## WHAT TO PRODUCE
Please report every line from the material that contains the word "Code".

## RECORDS PROVIDED
--------
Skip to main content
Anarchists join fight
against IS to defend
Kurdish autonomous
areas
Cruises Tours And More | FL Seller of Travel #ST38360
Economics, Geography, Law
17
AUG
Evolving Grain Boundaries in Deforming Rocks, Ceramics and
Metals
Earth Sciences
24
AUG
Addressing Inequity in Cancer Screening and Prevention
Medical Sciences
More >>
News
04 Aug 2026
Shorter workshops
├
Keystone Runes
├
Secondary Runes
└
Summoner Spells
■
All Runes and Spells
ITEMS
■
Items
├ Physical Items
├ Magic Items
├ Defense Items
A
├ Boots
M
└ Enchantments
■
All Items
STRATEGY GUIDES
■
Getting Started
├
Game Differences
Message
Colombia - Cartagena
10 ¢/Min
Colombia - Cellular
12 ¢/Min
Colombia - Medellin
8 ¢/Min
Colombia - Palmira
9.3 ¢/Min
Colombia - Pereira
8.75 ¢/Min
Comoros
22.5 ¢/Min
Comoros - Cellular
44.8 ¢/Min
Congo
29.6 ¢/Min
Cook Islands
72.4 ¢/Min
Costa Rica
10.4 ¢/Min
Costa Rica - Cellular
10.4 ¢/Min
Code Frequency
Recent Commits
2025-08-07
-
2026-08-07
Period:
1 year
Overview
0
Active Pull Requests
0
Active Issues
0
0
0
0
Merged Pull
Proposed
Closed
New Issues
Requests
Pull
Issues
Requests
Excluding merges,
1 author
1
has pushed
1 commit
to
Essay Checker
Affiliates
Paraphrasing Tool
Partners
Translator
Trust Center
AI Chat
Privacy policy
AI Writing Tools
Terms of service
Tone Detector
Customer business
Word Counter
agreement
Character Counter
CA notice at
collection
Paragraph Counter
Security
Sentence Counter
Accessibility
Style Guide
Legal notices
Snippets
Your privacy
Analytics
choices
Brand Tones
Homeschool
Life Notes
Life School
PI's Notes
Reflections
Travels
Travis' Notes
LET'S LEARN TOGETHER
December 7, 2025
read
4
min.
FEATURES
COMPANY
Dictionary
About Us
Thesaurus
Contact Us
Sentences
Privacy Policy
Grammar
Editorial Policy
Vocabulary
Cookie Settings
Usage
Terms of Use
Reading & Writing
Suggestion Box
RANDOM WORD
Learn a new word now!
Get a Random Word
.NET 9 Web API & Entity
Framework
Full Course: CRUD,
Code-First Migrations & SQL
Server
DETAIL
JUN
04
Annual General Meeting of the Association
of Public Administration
--------
## ANSWER BOX
Code Frequency
Code-First Migrations & SQL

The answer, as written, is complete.